В принципе за ним никто не стоял. С Китченером у него взаимопонимания не было. Китченер, «сирдар» [11]11
Sirdar – а) военный командир, начальник (на Востоке); б) британский главнокомандующий англо–египетской армией
[Закрыть] суданской военной кампании 1897 года – который уже тогда изрядно был рассержен дерзким выскочкой лейтенантом Черчиллем – был типажом а-ля Гинденбург и как и Гинденбургу, ему все доверяли, прощая любую неудачу. Черчилль же напротив считался не испытанным в деле и ненадёжным, ему нужны были успехи, чтобы удержаться – в том числе в заключение и при решительном человеке – премьер–министре Асквите, который всё–таки ему пока предоставлял свободу действий, со своего рода скептически–удивлённой благосклонностью, не в последнюю очередь благодаря его оригинальности и его таланту, не без надежд, но в то же время с холодной готовностью в любой момент отказать ему в поддержке.

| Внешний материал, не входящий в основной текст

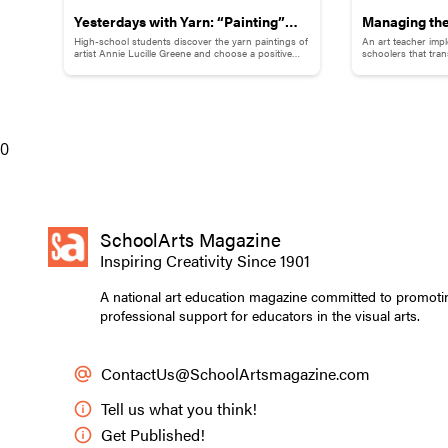
Yesterdays with Yarn: “Painting”
Managing the
High-school students discover the yarn paintings of
An art teacher imp
Childhood Memories
Your ArtVent
artist Annie Lucille Greene and choose a positive
schoolers that tra
childhood memory to illustrate with yarn.
that supports bot
Schoolers
0
SchoolArts Magazine
Inspiring Creativity Since 1901
A national art education magazine committed to promoti
professional support for educators in the visual arts.
ContactUs@SchoolArtsmagazine.com
Tell us what you think!
Get Published!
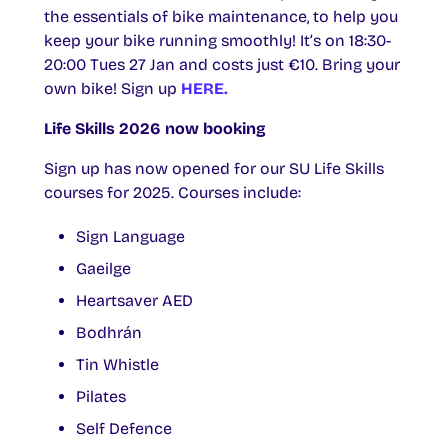
the essentials of bike maintenance, to help you
keep your bike running smoothly! It’s on 18:30-
20:00 Tues 27 Jan and costs just €10. Bring your
own bike! Sign up
HERE.
Life Skills 2026 now booking
Sign up has now opened for our SU Life Skills
courses for 2025. Courses include:
Sign Language
Gaeilge
Heartsaver AED
Bodhrán
Tin Whistle
Pilates
Self Defence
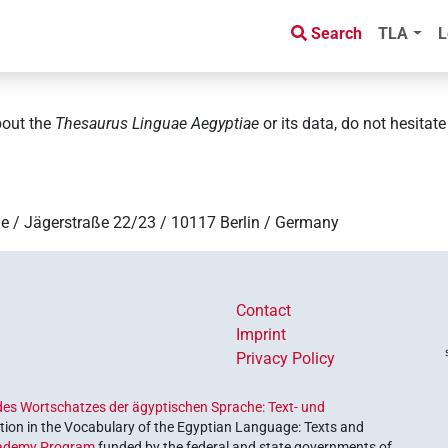
Search
TLA
L
bout the
Thesaurus Linguae Aegyptiae
or its data, do not hesitat
e / Jägerstraße 22/23 / 10117 Berlin / Germany
Contact
Imprint
Privacy Policy
es Wortschatzes der ägyptischen Sprache: Text- und
ion in the Vocabulary of the Egyptian Language: Texts and
ademy Program
funded by the federal and state governments of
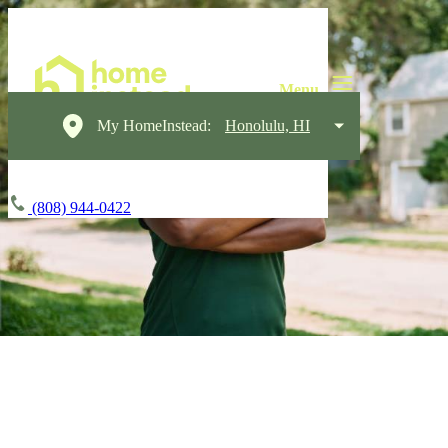
My HomeInstead:
Honolulu, HI
(808) 944-0422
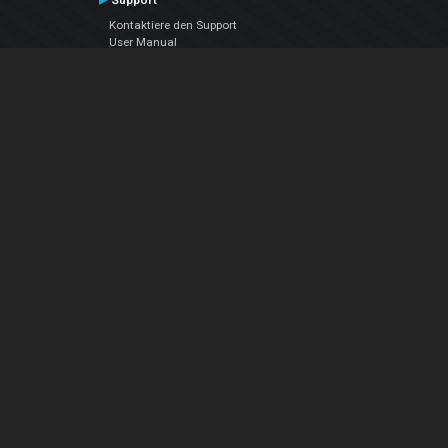
Support
Kontaktiere den Support
User Manual
VDJPedia (Wiki)
Articles
Foren
Über uns
Über uns
contact us
Datenschutz-Bestimmungen
EULA
Folge uns
Facebook
YouTube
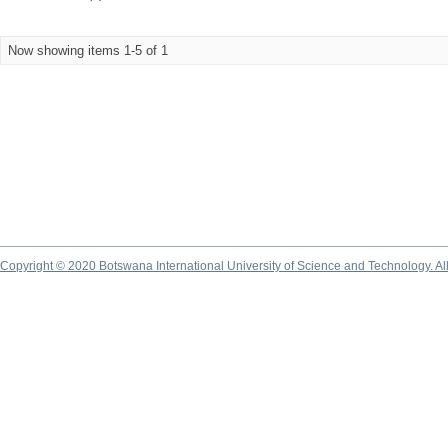
Now showing items 1-5 of 1
Copyright © 2020 Botswana International University of Science and Technology. A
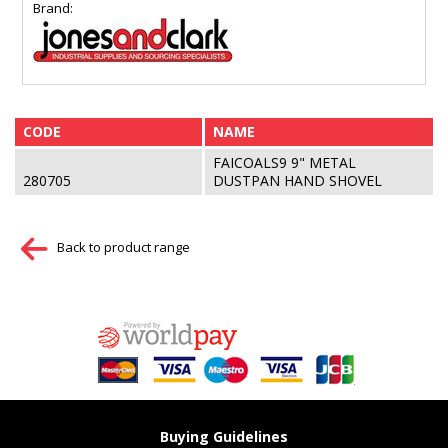
Brand:
CODE
NAME
FAICOALS9 9" METAL
280705
DUSTPAN HAND SHOVEL
Back to product range
Buying Guidelines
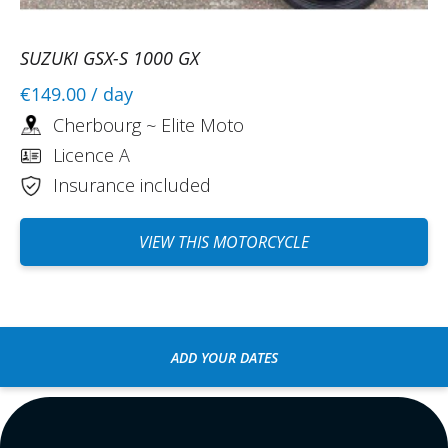
SUZUKI GSX-S 1000 GX
€149.00
/ day
Cherbourg ~ Elite Moto
Licence A
Insurance included
VIEW THIS MOTORCYCLE
ADD YOUR DATES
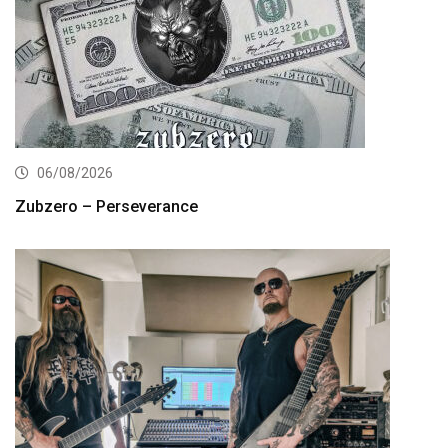
06/08/2026
Zubzero – Perseverance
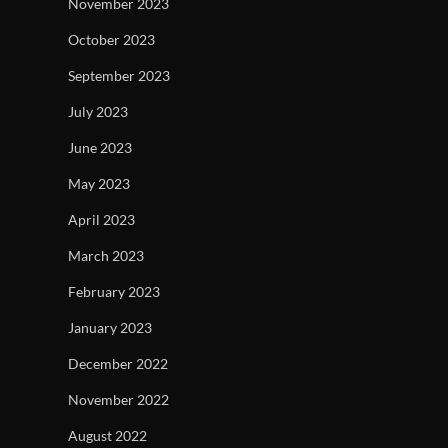
November 2023
October 2023
September 2023
July 2023
June 2023
May 2023
April 2023
March 2023
February 2023
January 2023
December 2022
November 2022
August 2022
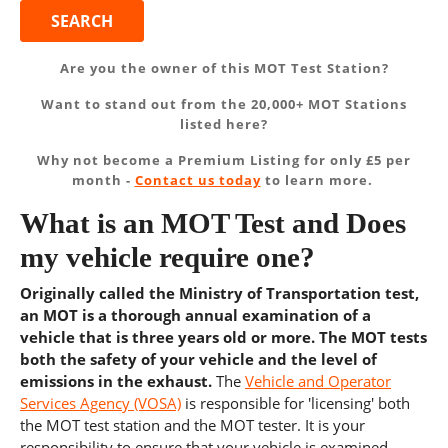
Are you the owner of this MOT Test Station?
Want to stand out from the 20,000+ MOT Stations
listed here?
Why not become a Premium Listing for only £5 per
month -
Contact us today
to learn more.
What is an MOT Test and Does
my vehicle require one?
Originally called the Ministry of Transportation test,
an MOT is a thorough annual examination of a
vehicle that is three years old or more. The MOT tests
both the safety of your vehicle and the level of
emissions in the exhaust.
The
Vehicle and Operator
Services Agency (VOSA)
is responsible for 'licensing' both
the MOT test station and the MOT tester. It is your
responsibility to ensure that your vehicle is examined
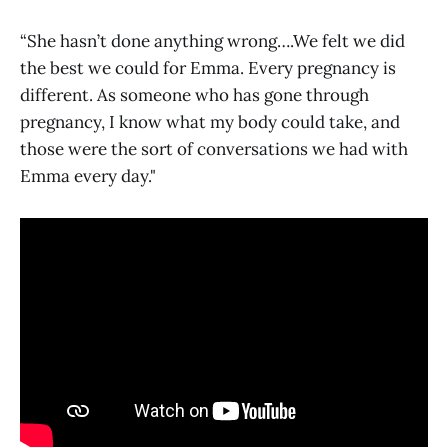
“She hasn’t done anything wrong….We felt we did
the best we could for Emma. Every pregnancy is
different. As someone who has gone through
pregnancy, I know what my body could take, and
those were the sort of conversations we had with
Emma every day."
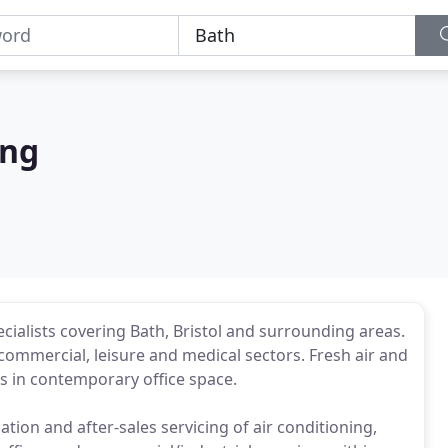
ing
cialists covering Bath, Bristol and surrounding areas.
, commercial, leisure and medical sectors. Fresh air and
ks in contemporary office space.
ation and after-sales servicing of air conditioning,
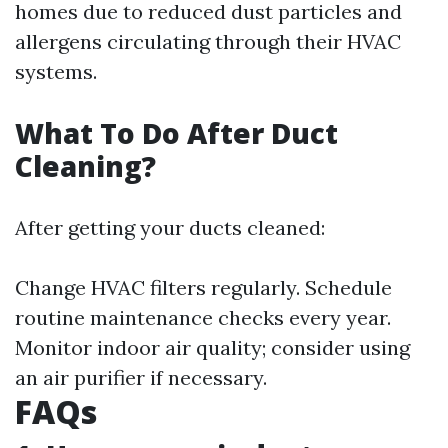
homes due to reduced dust particles and
allergens circulating through their HVAC
systems.
What To Do After Duct
Cleaning?
After getting your ducts cleaned:
Change HVAC filters regularly. Schedule
routine maintenance checks every year.
Monitor indoor air quality; consider using
an air purifier if necessary.
FAQs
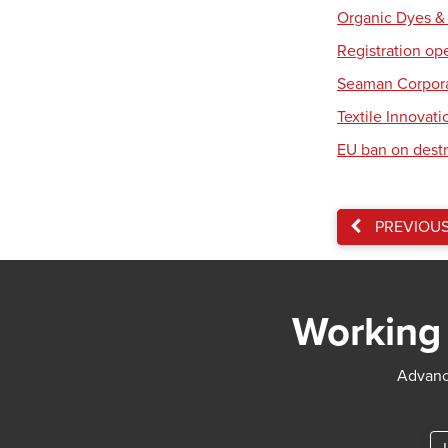
Organic Dyes &
Registration op
Seaman Corpora
Textile Innovat
EU ban on destr
PREVIOU
Working 
Advance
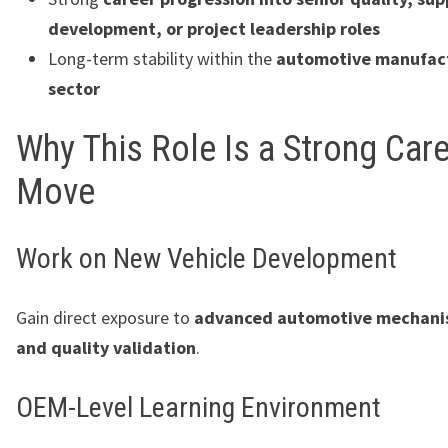
development, or project leadership roles
Long-term stability within the
automotive manufac
sector
Why This Role Is a Strong Car
Move
Work on New Vehicle Development
Gain direct exposure to
advanced automotive mechani
and quality validation
.
OEM-Level Learning Environment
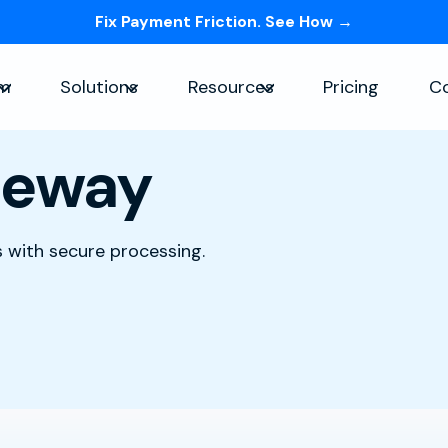
Fix Payment Friction. See How →
Skip navigation menu
rm
Solutions
Resources
Pricing
C
Show submenu for Platform
Show submenu for Solutions
Show submenu for Re
teway
 with secure processing.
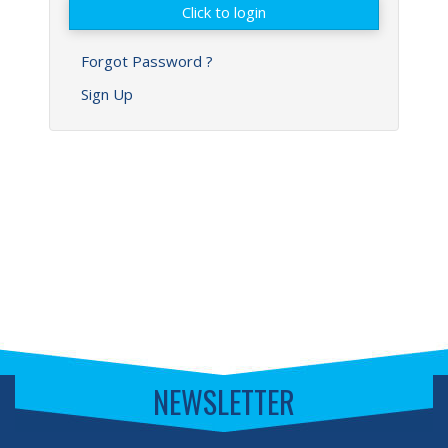
Forgot Password ?
Sign Up
NEWSLETTER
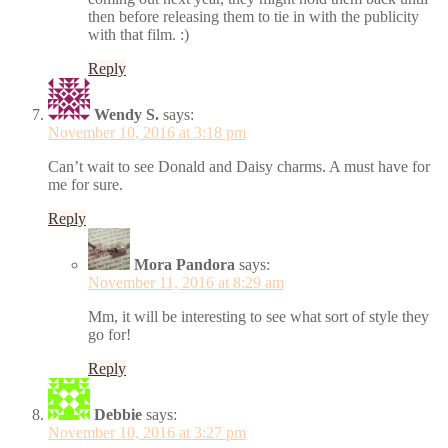
then before releasing them to tie in with the publicity
with that film. :)
Reply
Wendy S.
says:
November 10, 2016 at 3:18 pm
Can’t wait to see Donald and Daisy charms. A must have for
me for sure.
Reply
Mora Pandora
says:
November 11, 2016 at 8:29 am
Mm, it will be interesting to see what sort of style they
go for!
Reply
Debbie
says:
November 10, 2016 at 3:27 pm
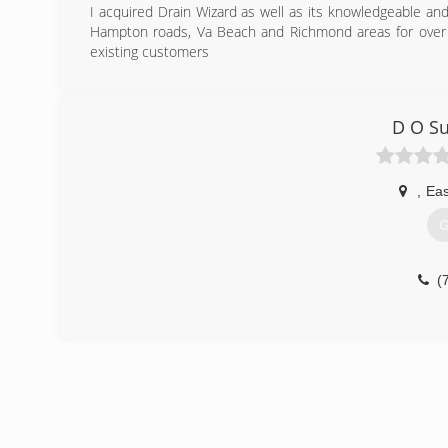
I acquired Drain Wizard as well as its knowledgeable an
Hampton roads, Va Beach and Richmond areas for over 
existing customers
(
D O S
,
Eas
G
(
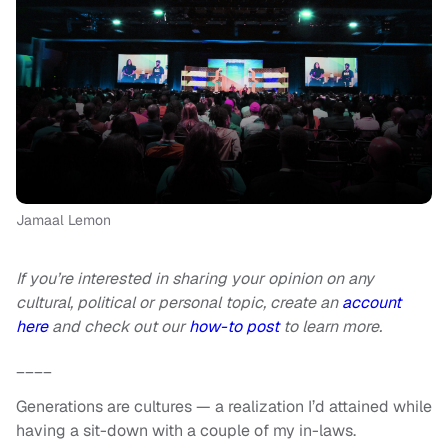
Jamaal Lemon
If you’re interested in sharing your opinion on any
cultural, political or personal topic, create an
account
here
and check out our
how-to post
to learn more.
____
Generations are cultures — a realization I’d attained while
having a sit-down with a couple of my in-laws.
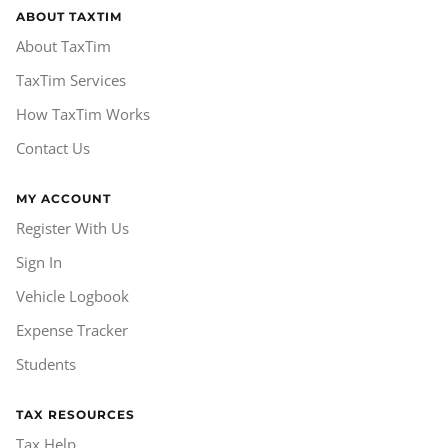
ABOUT TAXTIM
About TaxTim
TaxTim Services
How TaxTim Works
Contact Us
MY ACCOUNT
Register With Us
Sign In
Vehicle Logbook
Expense Tracker
Students
TAX RESOURCES
Tax Help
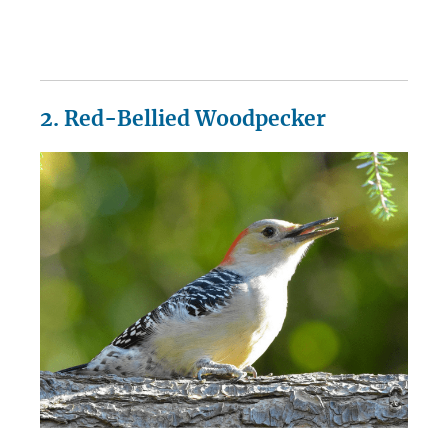
2. Red-Bellied Woodpecker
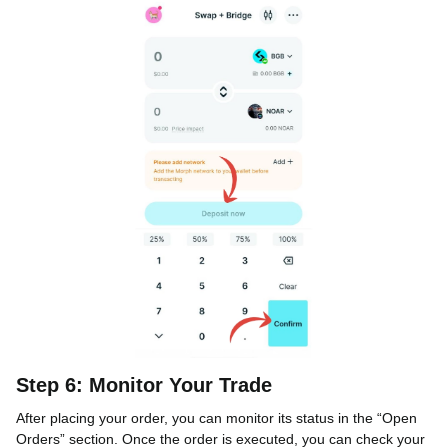
Step 6: Monitor Your Trade
After placing your order, you can monitor its status in the “Open
Orders” section. Once the order is executed, you can check your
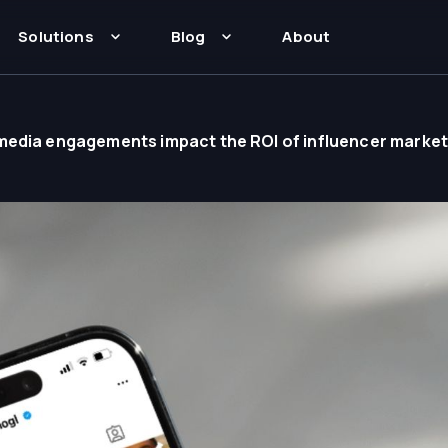
Solutions
Blog
About
media engagements impact the ROI of influencer marke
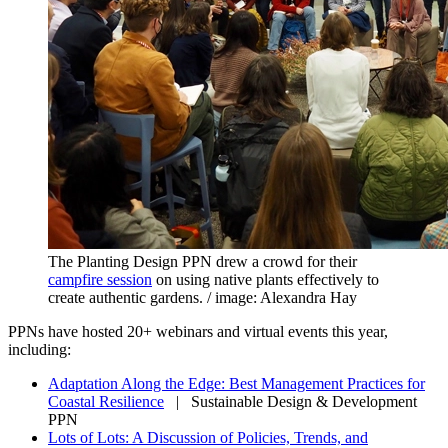
The Planting Design PPN drew a crowd for their
campfire session
on using native plants effectively to
create authentic gardens. / image: Alexandra Hay
PPNs have hosted 20+ webinars and virtual events this year,
including:
Adaptation Along the Edge: Best Management Practices for
Coastal Resilience
| Sustainable Design & Development
PPN
Lots of Lots: A Discussion of Policies, Trends, and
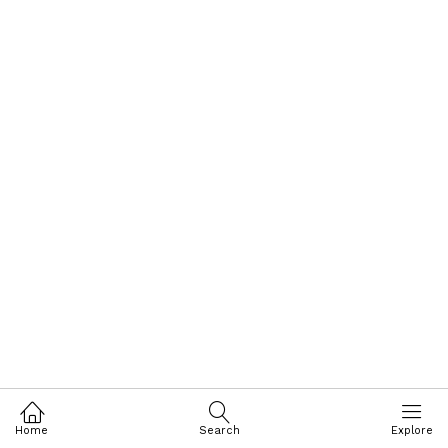
Home
Search
Explore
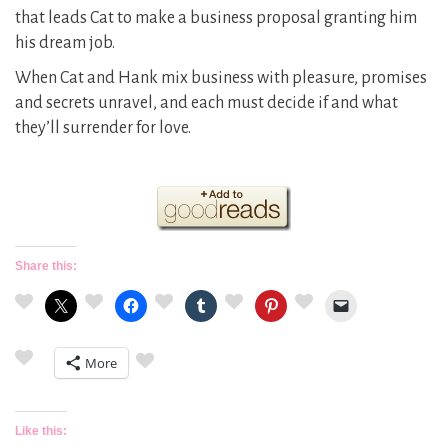
that leads Cat to make a business proposal granting him
his dream job.
When Cat and Hank mix business with pleasure, promises
and secrets unravel, and each must decide if and what
they’ll surrender for love.
Share this:
More
Like this:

Из такого положения Черчилль собирался руководить мировой войной. Он не приложил никаких усилий, чтобы обезопасить или улучшить своё положение, и он огорчал своих ближайших коллег и сотрудников тем, что он едва ли их слушал, а лишь постоянно возражал им. Они находили, что он ведёт себя так, как если бы вся мудрость была заключена лишь в нём одном; и в этом суждении они были не столь уж неправы. Точно так же он и держался; однако комичным или трагическим образом в нём тогда действительно была вся мудрость. Он был единственным человеком в Англии, который в 1914 году обозревал военное положение в его совокупности, и единственным, кто имел ясные мысли, каким образом можно выиграть войну. Разумеется, что он был одержим этими идеями. Он говорил так, как если бы они должны были быть само собой разумеющимися каждому так же, как ему самому, и он вёл себя так, как если бы ему одному предстояло их воплотить в реальность.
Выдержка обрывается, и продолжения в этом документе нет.